David Miscavige Approves the Use of the Ouija Board to Replace the E-Meter

“Due to the global electronics shortage, we in Scientology are facing a 208-week backorder on repair components for our 21-year-old fleet of Ultra Mark VII e-meters,” said Ricky Rockslammer of Golden Era Electronics.

“Due to some SP’s lack of planning and stocking e-meter repair parts in 2002, our Ultra Mark VII fleet is down to only 38 working units globally — and this is all we have left even after scavenging parts off 1,200 non-operable meters!”

“Scientology leader Dr. David Miscavige applied the DANGER formula and has ordered all Scientology Orgs to use Ouija Boards in place of the e-meter. This order will be in force until 2027 when the backordered repair parts arrive from China.”

When asked why a new E-Meter has not been designed and built by the Church of Scientology, Mr. Rockslammer explained that Dr. David Miscavige’s 21-year-old Mark VII e-meter represents the zenith of technical perfection for all of eternity and no improvements are possible.

“NASA, the CIA, the NRO, CERN, Harvard, MIT, Caltech and even the esteemed astrophysicist Dr.

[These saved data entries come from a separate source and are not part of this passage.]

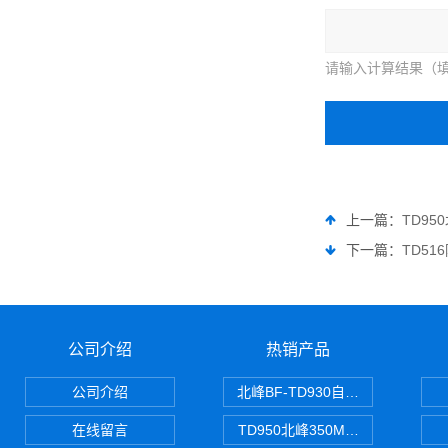
请输入计算结果（填
上一篇：
TD9
下一篇：
TD5
公司介绍
热销产品
公司介绍
北峰BF-TD930自组网对讲机
在线留言
TD950北峰350M对讲机 PDT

Neil deGrasse Tyson have all examined the e-meter designed by Dr. David Miscavige and declared it to be at least 50,000 years ahead of its time. Some even swear that COB must have come from the future to our time to give humanity the gift of this e-meter and the hope of salvation by the purchase of Scientology goods and services.”

6 replies »

  1. I kinda hate to be Miss Smarty Pants here, but I have an easy solution for this atrocious dilemma. All Dr. COB RTC Capt’n David ‘f/n’ Miscavige has to do is order the downstats in the tens of thousands of Ideal Orgs in China onto the “Public RPF” to do a stint in the Rare Earth element mines to get production back to Normal. How easy is that? Easy peasee, and no I don’t expect a commendation for this suggestion but a gift certificate to my local Denny’s would certainly be most welcome this time of year since my Wog family has disowned me for my constant Dissemination efforts and a tasty holiday meal would be nice.

    Liked by 2 people

  2. It sure sounds like the supply chain people at Golden Era are the same people that are in charge of the inventory of military equipment in the Russian army. They’re trying to dig out 1960s era tanks from storage in Siberia only to discover that all the supply clerks have stripped the wiring and engines out of the tanks to sell on the Russian equivalent of eBay.

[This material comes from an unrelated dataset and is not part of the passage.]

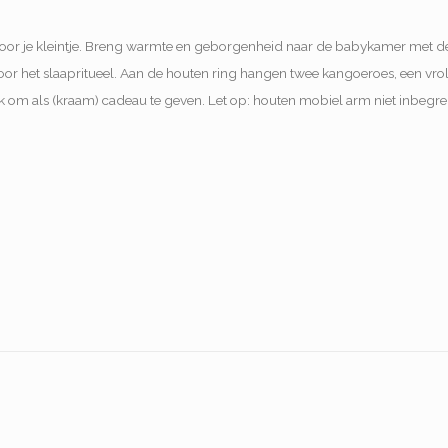
voor je kleintje. Breng warmte en geborgenheid naar de babykamer met d
voor het slaapritueel. Aan de houten ring hangen twee kangoeroes, een vrol
euk om als (kraam) cadeau te geven. Let op: houten mobiel arm niet inbegr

    The Golden Era staff has probably been selling the chips on Craigslist to get money to buy smokes, so that they make sure they don’t get cancer, in line with Hubbard policy.


    • We in RTC suspect the missing chips were stolen and sold to the Psychs by secret CIA agents posing as Sea Org members at Golden Era. The Psychs have been after the secrets of Scientology’s e-meter for decades! But yes, the chips may have been stolen by Gold Base crew to pay for their cigarettes, toilet paper, and real food.